その勢いに凍り付きそうになりながら・・・
ともかく笑顔で「こんにちは」と受けつつ、あまりにざっくりとした質問なので、まずは来訪主旨をタイトにせねばならぬ、と感じました。
「どのようなことでお困りなのでしょうか?」
たいていの場合、何かに困って尋ねて来られる方が多いのですが、
「いっぱい困ってるに決まってるだろ? 大変なんだ」
お返事もざっくり感いっぱいです。
仕方ないので、各個撃破開始。
「では、日本語はいかがですか?」
「少しは話せる」
少しは、という答えは、おそらくもっと日本語ができた方がいいという気持ちがこもっているだろうと踏んで、こう聞きました。
「日本語教室には通われてますか?」
「行ってない」
「そうですか。人数が多いとのことですが、何人くらいいらっしゃいますか?」
ここで人数を聞いたのは、日本語教室を紹介するにしても、ボランティアベースの教室(大抵受講は無料)は規模が小さく、一度に3人以上新人を受け入れられないところが多いからです。
その場合、有料の日本語学校を薦めなくてはなりません。
「何千人といるんだよ! 大体なんで人数が関係あるんだ!」
即座に教室事情を説明しつつ、内心首をひねりました。
だって、市内在住の××と○○から来た方の外国人登録数は、合計200人いないんです。
いつのまにうちの市は不法滞在者の巣窟になっていたんでしょうか。
しかしこの方は、有料を勧められそうなことが気に食わないご様子。
「なんだよ、ここは日本語教室斡旋所なのか? だったら日本語教室斡旋所って名前に変えろ!」
「いえ、そういったわけではございま・・・」
「じゃあなんで日本語教室のことなんて話すんだ!」
「日本語に困って教室をお問い合わせになる方が多いからです」
「だから、その必要はないんだよ!!」
「それは失礼いたしました。
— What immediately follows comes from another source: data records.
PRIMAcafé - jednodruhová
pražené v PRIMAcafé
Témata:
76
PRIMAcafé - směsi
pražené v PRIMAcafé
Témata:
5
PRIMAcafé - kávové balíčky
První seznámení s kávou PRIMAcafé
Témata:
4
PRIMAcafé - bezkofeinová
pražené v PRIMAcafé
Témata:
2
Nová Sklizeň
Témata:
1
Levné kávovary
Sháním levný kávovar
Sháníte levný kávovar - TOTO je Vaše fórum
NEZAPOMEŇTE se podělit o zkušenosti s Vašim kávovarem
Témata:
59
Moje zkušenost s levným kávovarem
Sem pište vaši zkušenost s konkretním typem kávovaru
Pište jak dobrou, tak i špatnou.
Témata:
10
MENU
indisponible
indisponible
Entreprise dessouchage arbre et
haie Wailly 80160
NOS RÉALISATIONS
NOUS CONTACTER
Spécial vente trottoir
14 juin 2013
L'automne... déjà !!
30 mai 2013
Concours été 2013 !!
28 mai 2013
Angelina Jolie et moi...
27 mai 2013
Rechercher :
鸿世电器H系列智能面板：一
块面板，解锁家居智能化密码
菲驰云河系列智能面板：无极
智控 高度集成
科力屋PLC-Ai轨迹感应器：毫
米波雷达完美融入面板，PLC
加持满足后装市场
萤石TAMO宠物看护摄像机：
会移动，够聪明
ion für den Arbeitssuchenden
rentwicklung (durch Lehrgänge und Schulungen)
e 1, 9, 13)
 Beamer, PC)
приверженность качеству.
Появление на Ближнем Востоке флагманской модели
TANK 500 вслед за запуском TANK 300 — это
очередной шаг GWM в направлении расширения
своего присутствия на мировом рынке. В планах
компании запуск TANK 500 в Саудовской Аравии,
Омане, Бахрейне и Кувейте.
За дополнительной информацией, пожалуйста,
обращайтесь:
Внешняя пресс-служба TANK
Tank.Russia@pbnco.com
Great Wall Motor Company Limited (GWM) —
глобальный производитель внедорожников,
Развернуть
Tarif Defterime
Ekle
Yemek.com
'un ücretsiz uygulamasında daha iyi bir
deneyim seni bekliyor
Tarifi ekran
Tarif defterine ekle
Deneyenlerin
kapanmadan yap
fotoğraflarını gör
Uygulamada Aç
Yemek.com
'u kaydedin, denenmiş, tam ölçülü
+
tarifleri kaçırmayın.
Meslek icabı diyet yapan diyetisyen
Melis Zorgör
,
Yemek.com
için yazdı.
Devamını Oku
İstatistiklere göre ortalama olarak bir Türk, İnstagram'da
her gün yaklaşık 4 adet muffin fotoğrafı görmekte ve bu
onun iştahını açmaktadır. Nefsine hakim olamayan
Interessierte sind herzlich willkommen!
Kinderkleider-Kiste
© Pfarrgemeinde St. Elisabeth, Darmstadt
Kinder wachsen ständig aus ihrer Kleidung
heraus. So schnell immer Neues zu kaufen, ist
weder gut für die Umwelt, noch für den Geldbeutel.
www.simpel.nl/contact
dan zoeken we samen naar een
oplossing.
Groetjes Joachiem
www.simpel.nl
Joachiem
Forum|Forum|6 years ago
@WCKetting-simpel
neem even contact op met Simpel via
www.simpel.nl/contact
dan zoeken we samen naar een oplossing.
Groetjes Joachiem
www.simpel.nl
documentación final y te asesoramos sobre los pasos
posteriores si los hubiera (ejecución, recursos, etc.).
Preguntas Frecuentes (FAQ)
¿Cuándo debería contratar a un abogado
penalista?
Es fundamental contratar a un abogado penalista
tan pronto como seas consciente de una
では、他に何かお困りのご様子はありませんか?」
「全部困ってるよ! 文化が違うんだ!!」
日本語は「全部」のうちに入っていないんですか、それはまた珍しいですね。
と返しそうになり、言葉を飲み込みました。
いちいち怒鳴り声で返されるようになってきて怖いですし、ここでざっくりパターンに戻られたら困……あれ、戻ってる?
「お仕事はされているんでしょうか」
外国人労働者の派遣切りがちまたをにぎわせている昨今です。今度は仕事面での各個撃破を狙います。
「してるよ」
「同じ会社にお勤めでしょうか」
「いや違う。そんな個人的なことを言う必要はないだろう!」
集団就職で同じ国の人を引き受けたら、文化摩擦が起こって職場が大混乱ということでもない模様。
となると、この方は一体どんな立場で相談に来られたのかが気になります。
「では、あなた様とは、どのようなご関係でらっしゃいますか? 職場のご同僚かと」
個人的なことを聞くなと言っただろうとまた怒られるかと思いきや、あっさり返事をくれました。
「親戚だ」
しかし、この方は生粋の日本人に見える。
ということは縁戚かな?
心の中で思いながら念のために確認することに。
(日本人との血縁関係で在留資格(ビザ)が変わるからです)
「ご親戚・・・全員の方がですか?」
「当たり前だ。人類皆兄弟っていうじゃないか!」
・・・・・。
それは「アカノタニン」では。
そう思ってしまった私の心が見透かされたのでしょうか、
「お前たちは全く役に立たねえな! これから市長に会いに行くんだ、全然ダメだ、あんなのやめさせろって言っておくぞ!」
という捨て台詞でお帰りになりました。
・・・それよりも、不法滞在者の巣窟になっているってことを伝えた方が良いのでは?
その言葉を私が飲み込んだのは、いうまでもありません。
後で他の職員に聞いてわかったのですが、この方、市の窓口に軒並み怒鳴り込んでくる有名なクレーマーらしく。
本当は外国人の知り合いなどいないのではないか、ということでした。
窓口にあわせてああいった質問を考えているのかと思うと、努力しているのだろうとは思いますが、迷惑な努力だと思います。
たまたまネット設定の業者さんが来られてて、彼の退室後、
「ああいう方に派遣された先で会うことってありますか?」
などと話に花が咲きました。
業者さんの場合は困ったら「そういったことは上の者にお伝えください」と言うそうです。